‘Kadyos’ in dark duck broth, classic ‘pancit palabok’ | Lifestyle.INQ

OCTOBER 27, 2022

OYSTERS from Sagay, personally carried by Governor Marañon for the event
OYSTERS from Sagay, personally carried by Governor Marañon for the event
OYSTERS from Sagay, personally carried by Governor Marañon for the event

 

No one cooks, eats and organizes events like Christina Gaston, president of the Association of Negros Producers, one of the prime movers behind the 30th Negros Trade Fair held recently in Glorietta, Makati.

 

On the preview night before the event formally opened to the public, a handful of prominent Negrense chefs were invited to cook for the guests and replicate a bit of the buzz they had made during the Visayas day at Madrid Fusion earlier in the year.

 

When people abroad ask me what province I’m from, I always feel a little bad because I was born and raised in Manila. It seems doubly unfair when people are as proud to come from their province as the Negrenses are.

 

With their wealth from the sugar plantations, their strategic location for shipping, and lavish and abundant cuisine, the 19th-century Negrenses didn’t have much need for Manila; and even these days, I’m surprised that they do.

 

For those unable to fly down and immerse themselves in history and marinate their food in chicken fat—something I used to try and do every year—the loose aggregation of chefs who strut their stuff at events such as the Negros Trade Fair serves as a good sampler of what you’ll find if you make your way to the province.

 

Rather like Basque or Provençal food, Negros food doesn’t really travel well. You can have a pretty good Provençal meal in Paris, or Taguig, but it will never taste the way it did in Aix or Avignon. It can come very close in terms of flavor, but continue to remain unconvincing in terms of spirit. (In contrast, an example of a cuisine that travels well is Cantonese, which even improves in places such as Vancouver, where it benefits from Pacific Northwest seafood.)

 

The best sort of Negros food to eat outside of its boundaries, especially in the crazy urban frenzy of Manila, is an urbane, evolved version. This does not mean bastardized—it means that it’s authentic, but it knows that it’s away from home and behaves accordingly.

 

During the 1990s, Margarita Forés became known for her authentic Italian food that wasn’t snooty and that Filipinos could relate to; of late she has evolved as one of the most prolific transcribers of her native Negros’ culinary repertoire into contemporary, urbane ideas.

 

‘Lechon’ with rum

 

For the trade fair she brought in lechon stuffed with mango leaves and a bottle of Don Papa rum; the taste of distilled spirit had infused the pork’s flesh with its sugary, heady aroma. I also managed to snag a bowl of kadyos cooked in a dark duck broth.

 

JP Anglo of Sarsa (and, more recently, Kafe Batwan in Rockwell) did only one dish, but was getting slammed at his booth because he was making them to order, there were a lot of different ingredients involved, and there was a long queue for this invention that best represents the kind of innovation he is doing at Kafe Batwan.

 

Very often, variations on classics make you wish that they had stuck with the original; Anglo’s pancit palabok leads you to understand that the idea behind the dish is a template that can withstand infinite permutations.

 

Antonio’s is always a bit of a surprise at these affairs because one tends to forget that he’s also from Negros. I understand that he has opened a new wing for Filipino food at his Tagaytay hive of restaurants.
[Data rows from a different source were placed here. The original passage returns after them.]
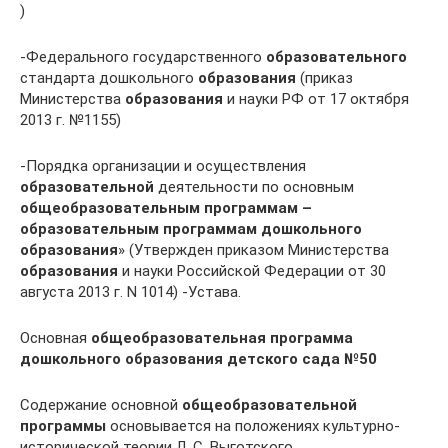
)
-Федерального государственного
образовательного
стандарта дошкольного
образования
(приказ
Министерства
образования
и науки РФ от 17 октября
2013 г. №1155)
-Порядка организации и осуществления
образовательной
деятельности по основным
общеобразовательным программам –
образовательным программам дошкольного
образования
» (Утвержден приказом Министерства
образования
и науки Российской Федерации от 30
августа 2013 г. N 1014) -Устава.
Основная
общеобразовательная программа
дошкольного образования детского сада №50
Содержание основной
общеобразовательной
программы
основывается на положениях культурно-
исторической теории Л. С. Выготского.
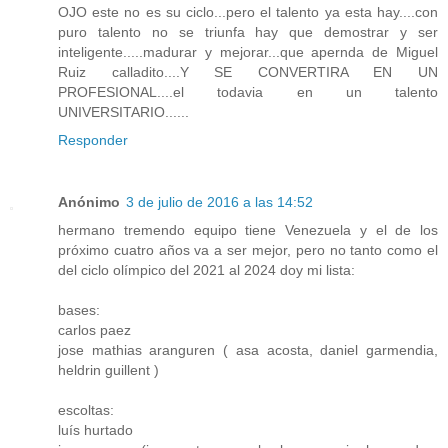
OJO este no es su ciclo...pero el talento ya esta hay....con
puro talento no se triunfa hay que demostrar y ser
inteligente.....madurar y mejorar...que apernda de Miguel
Ruiz calladito....Y SE CONVERTIRA EN UN
PROFESIONAL....el todavia en un talento
UNIVERSITARIO......
Responder
Anónimo
3 de julio de 2016 a las 14:52
hermano tremendo equipo tiene Venezuela y el de los
próximo cuatro años va a ser mejor, pero no tanto como el
del ciclo olímpico del 2021 al 2024 doy mi lista:
bases:
carlos paez
jose mathias aranguren ( asa acosta, daniel garmendia,
heldrin guillent )
escoltas:
luís hurtado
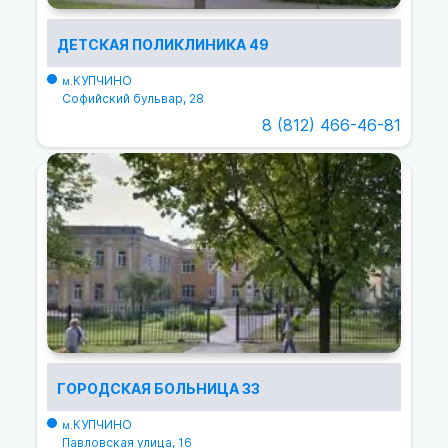
ДЕТСКАЯ ПОЛИКЛИНИКА 49
КУПЧИНО
м.
Софийский бульвар, 28
8 (812) 466-46-81
ГОРОДСКАЯ БОЛЬНИЦА 33
КУПЧИНО
м.
Павловская улица, 16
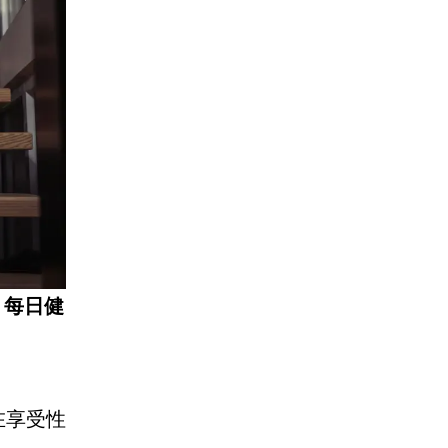
 每日健
在享受性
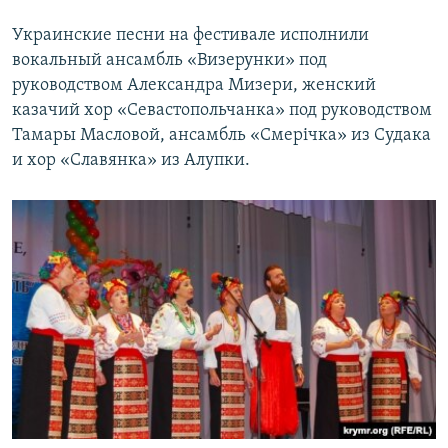
Украинские песни на фестивале исполнили
вокальный ансамбль «Визерунки» под
руководством Александра Мизери, женский
казачий хор «Севастопольчанка» под руководством
Тамары Масловой, ансамбль «Смерічка» из Судака
и хор «Славянка» из Алупки.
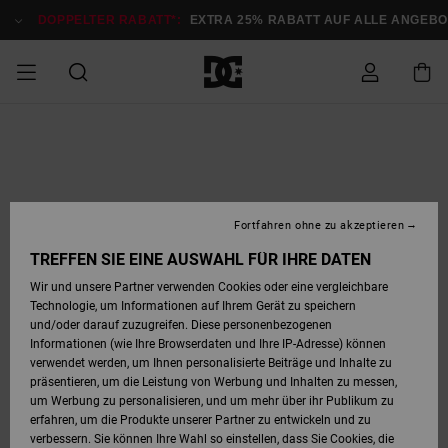
Direkt
zur
DOPPELTER RABATT*:
EXTRA 25% RABATT AUF ALLE ANGEB
Produktinformation
springen
DOPPELTER
SALE MÄNNER
ESSENTIALS
ESSENTIALS
ESSENTIALS
SKATE SHOP
SNOW SHOP FÜR
Auf meine
Schuhe
Schuhe
Sale Schuhe
Stag
Astrix
Neue Kollektio
Neue Kollektio
Caps & Hüte
Chelsea
Pixie
Neue Kollektio
Schneejacken
Court Graffik
Neue Kollektio
Neue Kollektio
Hüte & Caps
Skaterschuhe
Team
Schneejacken
Snowboard Boo
Snowboard Boo
Bestellung
RABATT
MÄNNER
zugreifen
SALE FRAUEN
HIGHLIGHTS
HIGHLIGHTS
SCHUHE
COMMUNITY
Sale Bekleidun
Snow
Sale Bekleidun
Court Graffik
Ducati
Skate
Sweatshirts
Mützen
Court Graffik
Astrix
Sneakers
Snowboardhos
Pure
Skate
T-Shirts
Mützen
Alle ansehen
Snowboardhos
Schneejacken
Snowboardjac
MÄNNER
SNOW SHOP FÜR
Fortfahren ohne zu akzeptieren
Versand
FRAUEN
SALE KINDER
SCHUHE
SCHUHE
BEKLEIDUNG
Accessoires
Sale Accessoi
Lynx
DC Command
Sneakers
T-shirts
Taschen &
Alle ansehen
DC Command
Skate
Alle ansehen
Stag
Babyschuhe
Sweatshirts &
Taschen
Snowboard Boo
Snowboardhos
Snowboardhos
TREFFEN SIE EINE AUSWAHL FÜR IHRE DATEN
FRAUEN
Rucksäcke
Hoodies
Retouren
Wir und unsere Partner verwenden Cookies oder eine vergleichbare
SNOW SHOP FÜR
Technologie, um Informationen auf Ihrem Gerät zu speichern
BEKLEIDUNG
KLEIDUNG
ACCESSOIRES
SALE SNOW
Sale Snow
Pure
Manteca
Sandalen
Hemden
Manteca
Sandalen
Sneakers
Alle ansehen
Winterschuhe
Alle ansehen
Mützen
KINDER
und/oder darauf zuzugreifen. Diese personenbezogenen
KINDER
Alle ansehen
Jacken & Mänt
Informationen (wie Ihre Browserdaten und Ihre IP-Adresse) können
Bezahlung
verwendet werden, um Ihnen personalisierte Beiträge und Inhalte zu
ACCESSOIRES
T-Shirts
Jacken & Mänt
Net
Construct
Winterschuhe
Jeans
Best Sellers
Snowboard Boo
Alle ansehen
Polarfleece &
Alle ansehen
präsentieren, um die Leistung von Werbung und Inhalten zu messen,
SKATE
Hemden
Softshells
um Werbung zu personalisieren, und um mehr über ihr Publikum zu
Geschenkkarte
erfahren, um die Produkte unserer Partner zu entwickeln und zu
Jacken & Mänt
Hoodies &
Alle ansehen
Ascend
Snowboard Boo
Jacken & Mänt
Unisex
verbessern. Sie können Ihre Wahl so einstellen, dass Sie Cookies, die
COURT GRAFFIK
Sweatshirts
Jeans & Hosen
Mützen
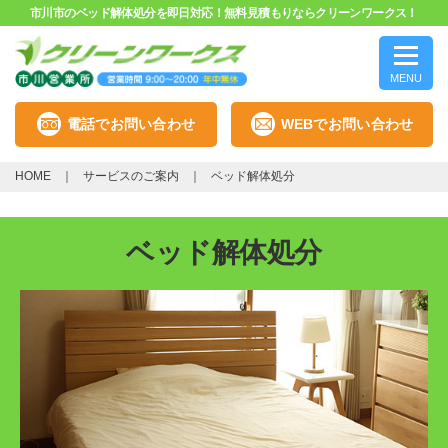
市川市のベッド解体処分を即日対応！無料見積もりならクリーンワークス！
MENU
電話でお問い合わせ
WEBでお問い合わせ
HOME
サービスのご案内
ベッド解体処分
ベッド解体処分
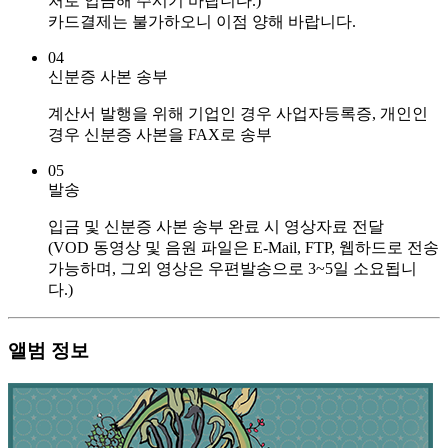
처로 입금해 주시기 바랍니다.)
카드결제는 불가하오니 이점 양해 바랍니다.
04
신분증 사본 송부
계산서 발행을 위해 기업인 경우 사업자등록증, 개인인
경우 신분증 사본을 FAX로 송부
05
발송
입금 및 신분증 사본 송부 완료 시 영상자료 전달
(VOD 동영상 및 음원 파일은 E-Mail, FTP, 웹하드로 전송
가능하며, 그외 영상은 우편발송으로 3~5일 소요됩니
다.)
앨범 정보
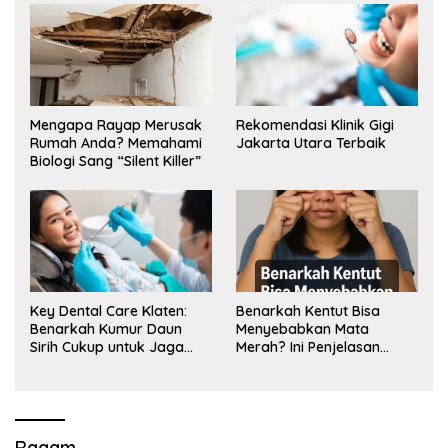
Mengapa Rayap Merusak
Rekomendasi Klinik Gigi
Rumah Anda? Memahami
Jakarta Utara Terbaik
Biologi Sang “Silent Killer”
Key Dental Care Klaten:
Benarkah Kentut Bisa
Benarkah Kumur Daun
Menyebabkan Mata
Sirih Cukup untuk Jaga
Merah? Ini Penjelasan
Kesehatan Gigi? Cek Kata
Medisnya
Klinik Gigi Klaten
Ragam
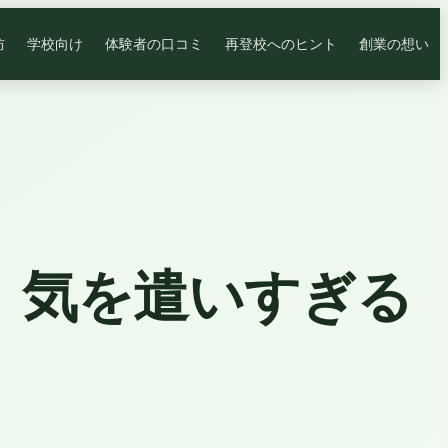
防
学校向け
体験者の口コミ
再登校へのヒント
創業の想い
、気を遣いすぎる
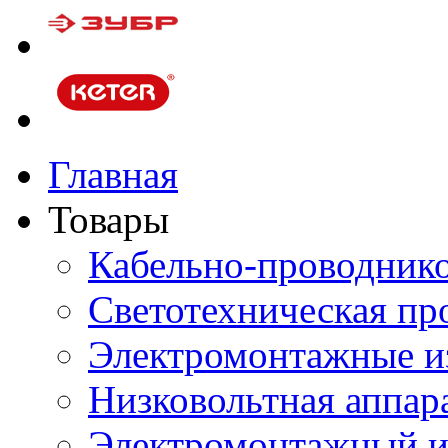
Главная
Товары
Кабельно-проводник
Светотехническая пр
Электромонтажные и
Низковольтная аппар
Электромонтажный и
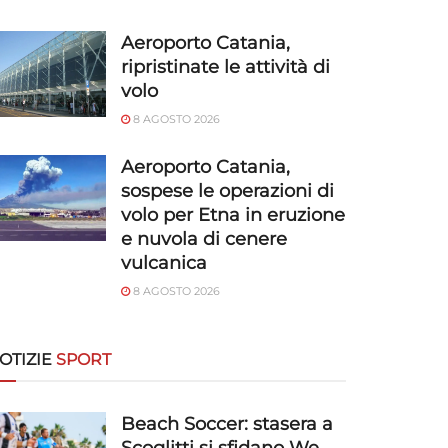
Aeroporto Catania,
ripristinate le attività di
volo
8 AGOSTO 2026
Aeroporto Catania,
sospese le operazioni di
volo per Etna in eruzione
e nuvola di cenere
vulcanica
8 AGOSTO 2026
OTIZIE
SPORT
Beach Soccer: stasera a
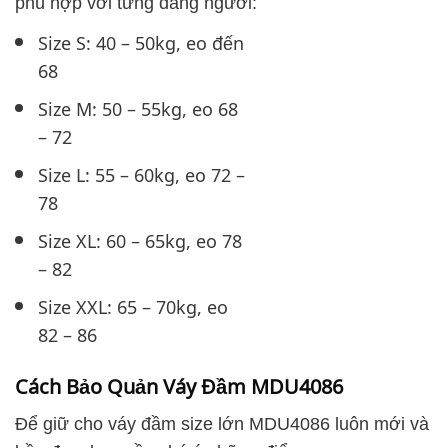
phù hợp với từng dáng người:
Size S: 40 – 50kg, eo đến
68
Size M: 50 – 55kg, eo 68
– 72
Size L: 55 – 60kg, eo 72 –
78
Size XL: 60 – 65kg, eo 78
– 82
Size XXL: 65 – 70kg, eo
82 – 86
Cách Bảo Quản Váy Đầm MDU4086
Để giữ cho váy đầm size lớn MDU4086 luôn mới và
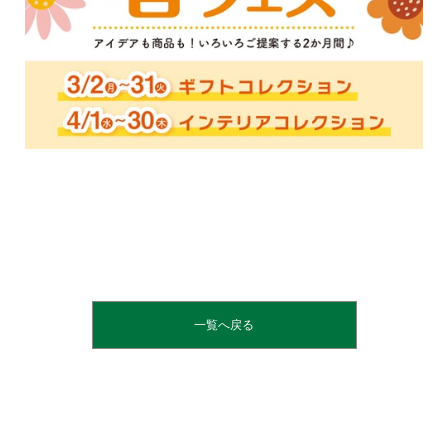
一覧へ戻る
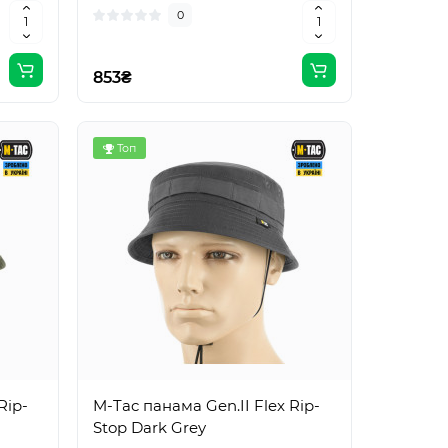
0
853₴
Топ
Rip-
M-Tac панама Gen.II Flex Rip-
Stop Dark Grey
Cyrille Soenen was also unexpected, but his wife is Negrense and he has been busy turning the dessert that everyone loves him for, the buttery kouign-amann, into a lucrative business empire. Who would have known that they go so well with everything, particularly Filipino food?

 

Young roast lamb

 

FERNANDO Aracama
FERNANDO Aracama

But the star of the evening was Fernando Aracama, who, like JP Anglo, had prepared only one dish. He described the base as a childhood favorite of ground corn, like a porridge; the menu card had it down as grits; it tasted like polenta.

 

On it was tender, young roast lamb; but flavorful enough so that it would never have been mistaken for pork. And on top was a salsa verde, pickled red onions and a rich sauce. And everyone agreed it was the best dish of the evening.

 

It also best represented the rootedness in regional ingredients and techniques and inventiveness that keeps this trade fair from being a drudge of old reruns.

 

I was pleased to see solar energy being exhibited beside traditional arts and crafts, and interesting new bottled and packaged food items that went beyond the usual piayaya and sea urchin.

 

For Manileños, especially those who never had a home province, it’s a taste of the land and the sea, and a richness that, far away in a city that has become insufferable, reminds us of what we love most about the Philippines.